The law of universal gravitation
Now let us consider the motion of bodies in this upper atmosphere, and in the space beyond.
If we throw a stone or cricket ball up into the air it goes up to a certain height, stops, and then comes down again. If we throw it vertically upwards it comes down on the same spot as that from which we threw it and, if we neglect the effects of air resistance, it returns with the same velocity downwards as that with which we threw it upwards. Moreover, again neglecting air resistance, we can easily calculate how high it will go because we know that (at first, at any rate) it loses velocity as it travels upwards at the rate of 9.81 m/s or, very roughly, lOm/s every second, and gains it again at the same rate as it comes downwards.
But we ought to know better by now than to neglect air resistance?

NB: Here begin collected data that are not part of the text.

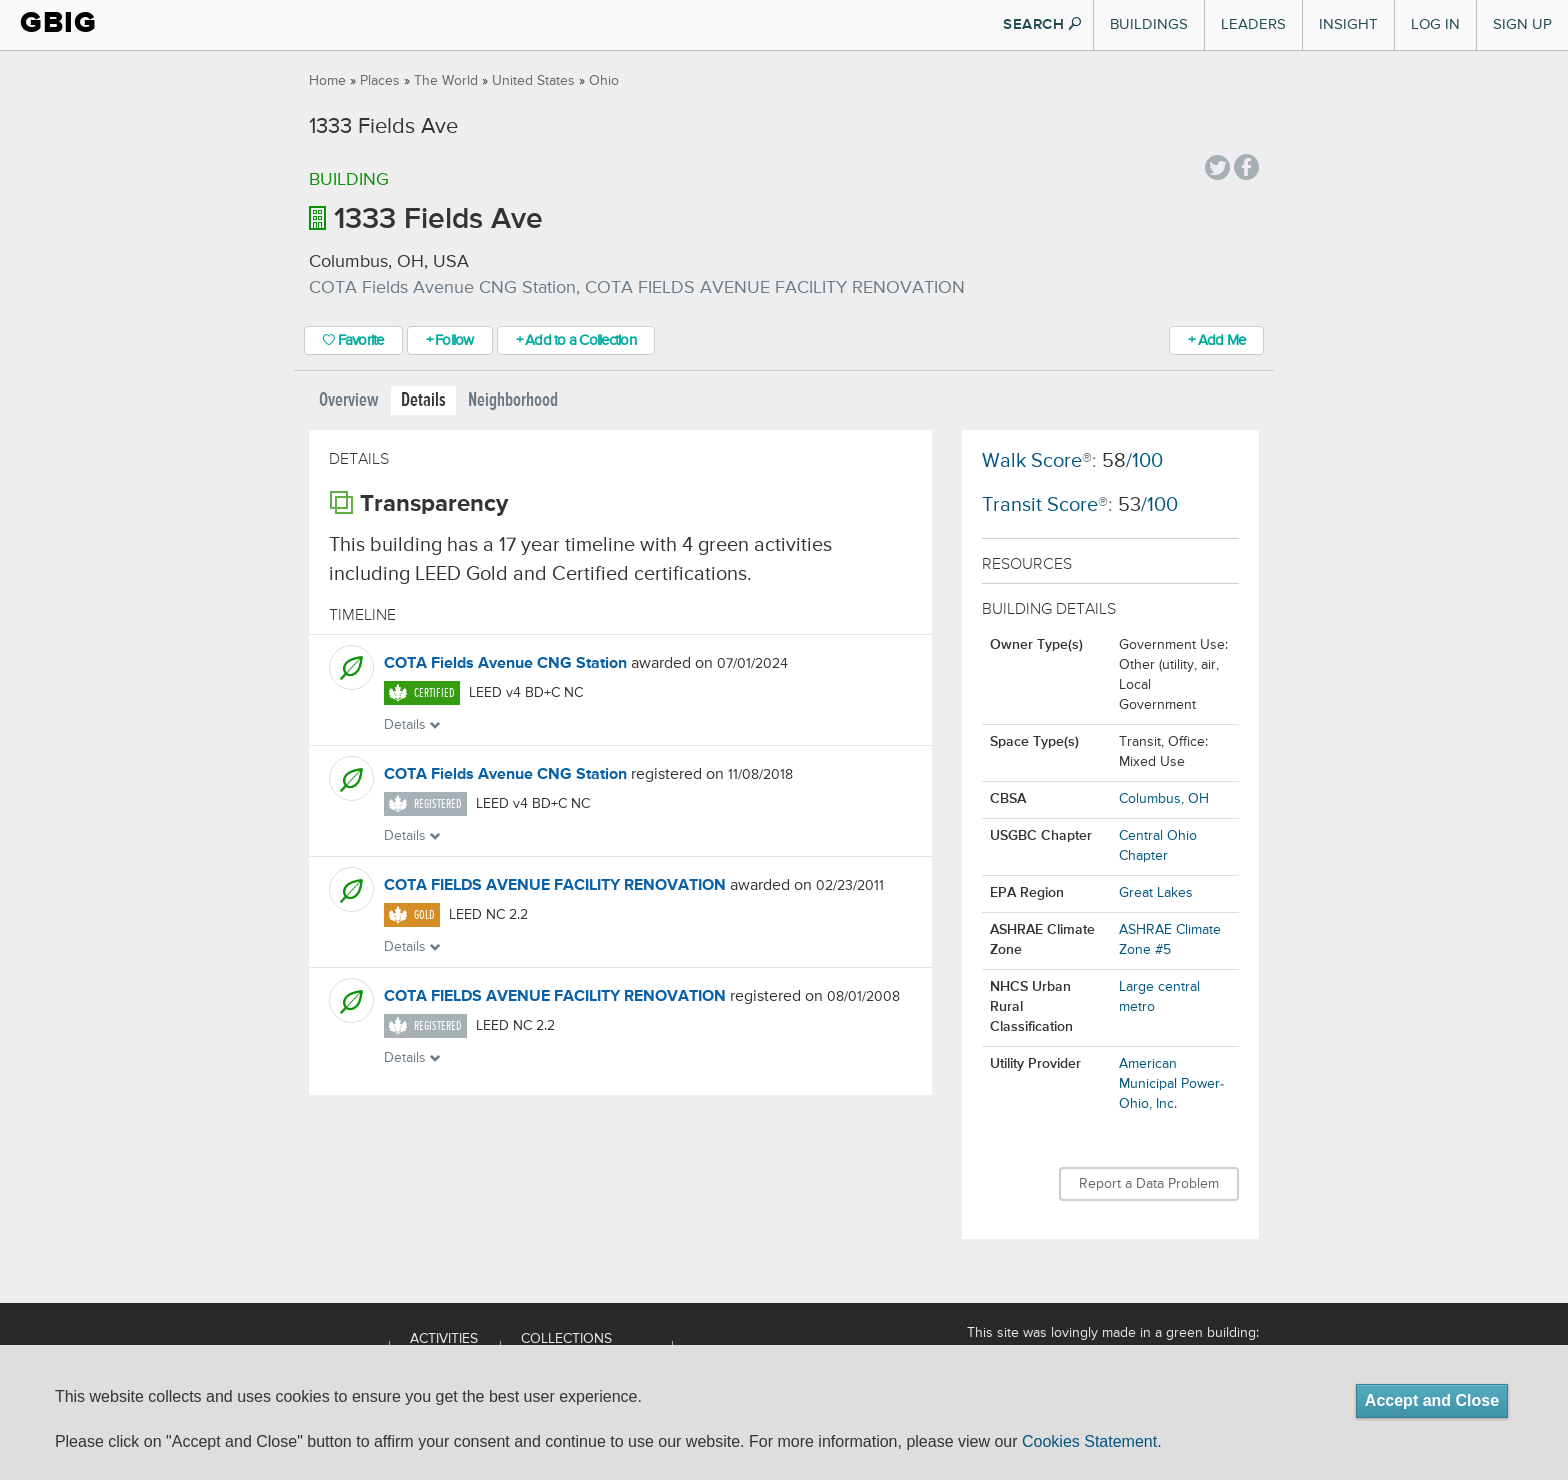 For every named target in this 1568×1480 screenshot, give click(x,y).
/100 (1132, 461)
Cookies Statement (1089, 1441)
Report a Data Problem (1149, 1184)
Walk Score (1032, 461)
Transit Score (1040, 505)
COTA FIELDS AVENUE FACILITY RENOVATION (555, 886)
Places (380, 81)
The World (446, 81)
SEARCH (1042, 24)
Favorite (353, 340)
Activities (444, 1339)
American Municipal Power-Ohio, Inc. (1171, 1084)
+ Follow (450, 340)
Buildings (1149, 24)
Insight (1348, 24)
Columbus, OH (1164, 799)
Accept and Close (1432, 1400)
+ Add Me (1216, 340)
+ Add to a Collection (576, 340)
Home (327, 81)
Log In (1435, 24)
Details (423, 400)
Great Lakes (1156, 893)
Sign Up (1522, 24)
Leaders (1253, 24)
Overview (349, 400)
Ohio (604, 81)
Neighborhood (513, 400)
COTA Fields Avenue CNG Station (505, 664)
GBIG (58, 22)
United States (533, 81)
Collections (566, 1339) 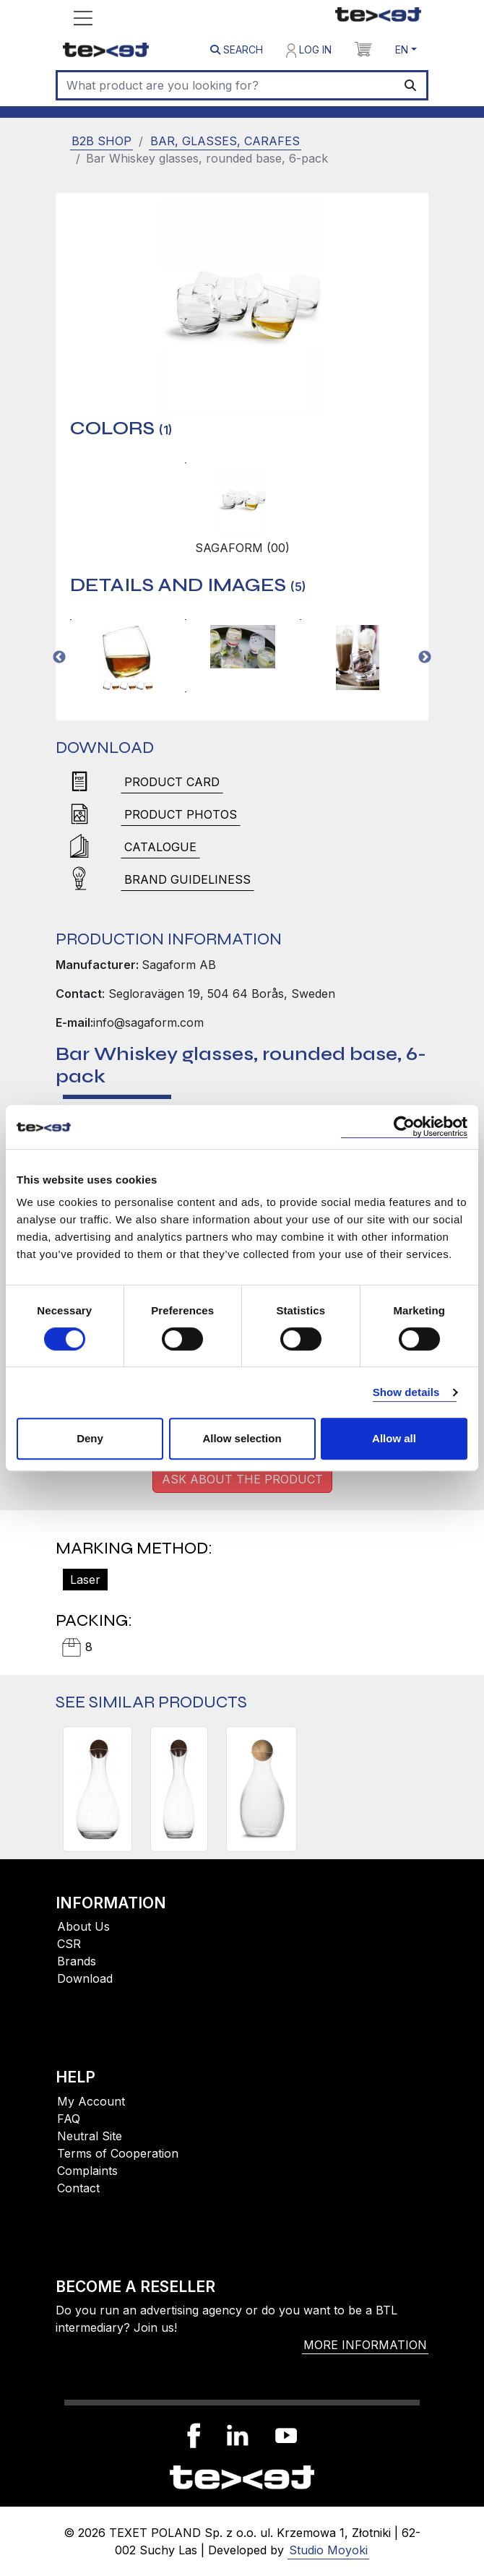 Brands (76, 1961)
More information (365, 2345)
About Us (83, 1926)
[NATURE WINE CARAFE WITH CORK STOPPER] (97, 1789)
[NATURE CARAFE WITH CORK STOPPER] (179, 1789)
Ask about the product (242, 1479)
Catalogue (160, 847)
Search (236, 49)
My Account (91, 2101)
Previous (59, 657)
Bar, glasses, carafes (225, 141)
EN (401, 49)
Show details (406, 1392)
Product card (172, 782)
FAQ (68, 2118)
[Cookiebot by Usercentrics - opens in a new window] (404, 1127)
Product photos (180, 814)
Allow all (394, 1438)
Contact (78, 2188)
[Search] (226, 85)
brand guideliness (187, 879)
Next (425, 657)
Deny (90, 1438)
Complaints (87, 2170)
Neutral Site (89, 2136)
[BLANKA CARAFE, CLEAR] (261, 1789)
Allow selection (241, 1438)
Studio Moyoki (328, 2550)
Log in (309, 50)
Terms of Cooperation (117, 2153)
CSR (69, 1944)
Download (85, 1978)
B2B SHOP (101, 141) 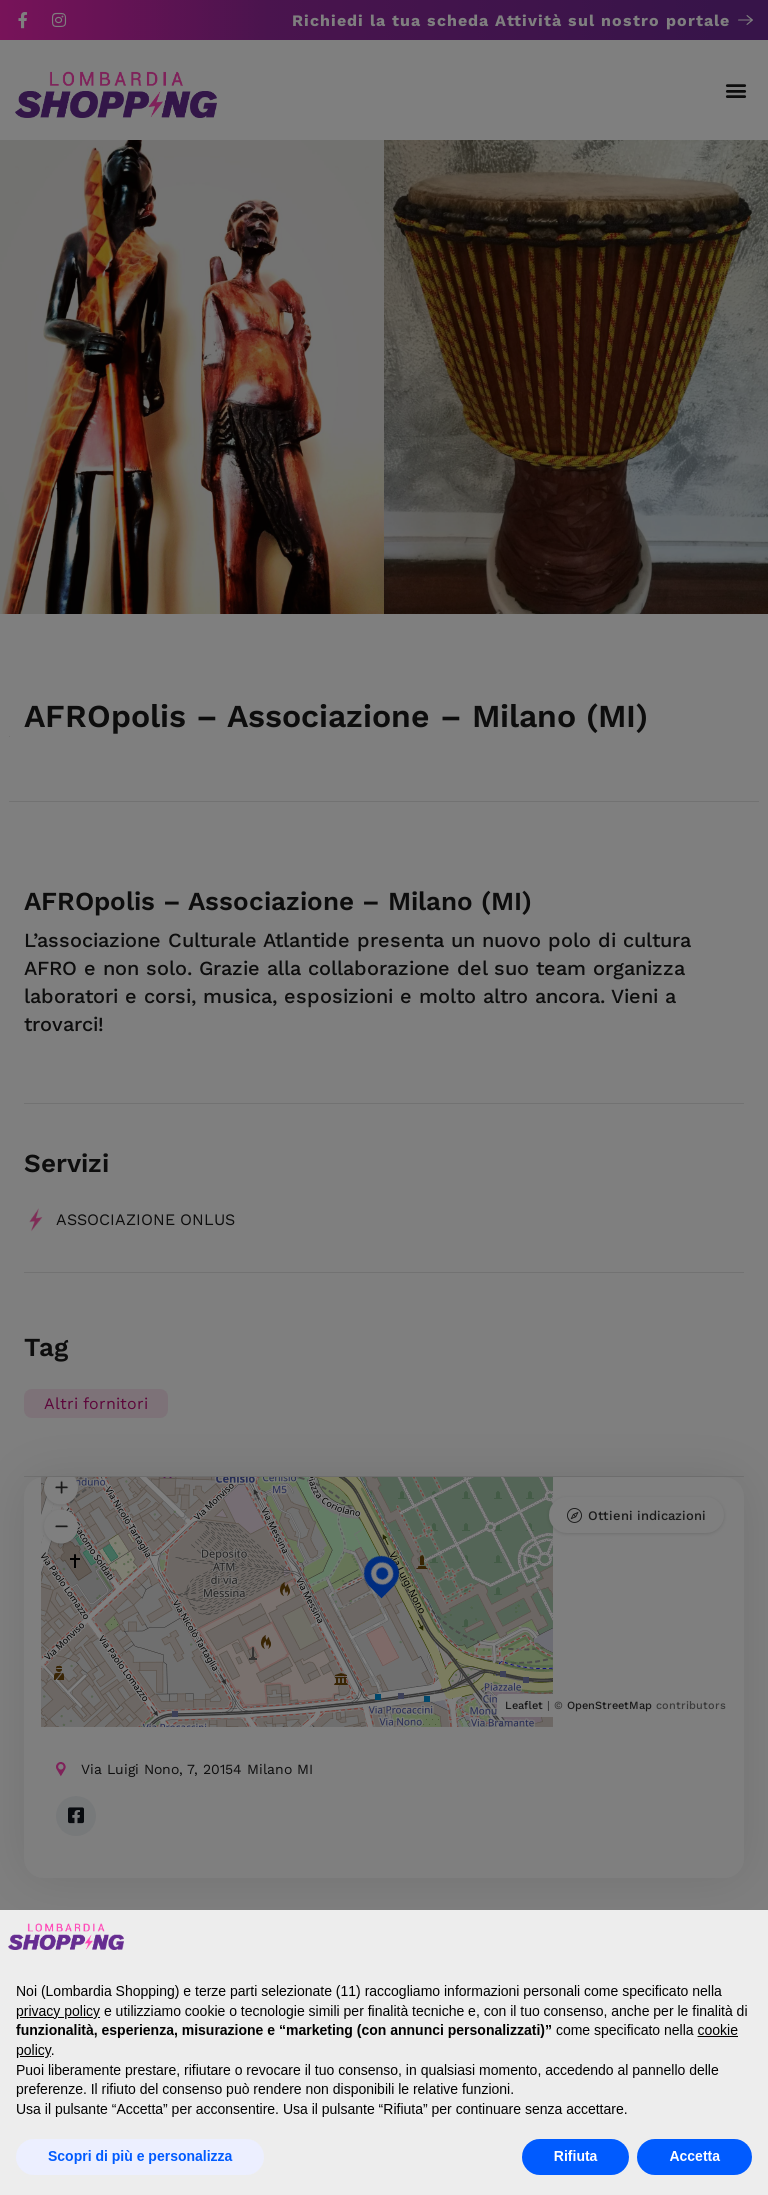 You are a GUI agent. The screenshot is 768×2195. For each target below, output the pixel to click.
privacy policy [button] (58, 2011)
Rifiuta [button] (576, 2156)
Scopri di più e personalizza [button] (140, 2156)
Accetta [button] (694, 2156)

Yes, we certainly ought to know better, but unfortunately it wasn’t only air resistance that we were neglecting in the simple examples in Chapter 1 – though, in fairness, that was our worst error, and our other omissions really were negligible in the circumstances that we were then considering. This is no longer true of the circumstances of this chapter for some of which air resistance really can be neglected, but other things that we calmly assumed most certainly cannot.
Newton would probably have been less surprised than we were when artificial satellites began to circle the globe – for these are but examples of the laws he enunciated.
When he saw the apple drop – assuming that story is true – he wondered why it did so, and eventually decided that it was because there was a mutual force of attraction between the apple and the earth; so it wasn’t just a case of the apple dropping, it was the apple and the earth coming together, due to this mutual force of attraction, when there was no longer anything to hold them apart. And if the apple and the earth, why not any mass and any other mass? And so eventually, by observing the facts, and by reasoning, he came to realise that there is a force of attraction between any two masses, and that this force is proportional to the product of the masses, and inversely proportional to the square of the distance between them. This is the law of universal gravitation, perhaps the most important of all the physical laws, the law that governs the movement of bodies in space (whether they be natural or artificial), the law that Newton enunciated 300 years ago.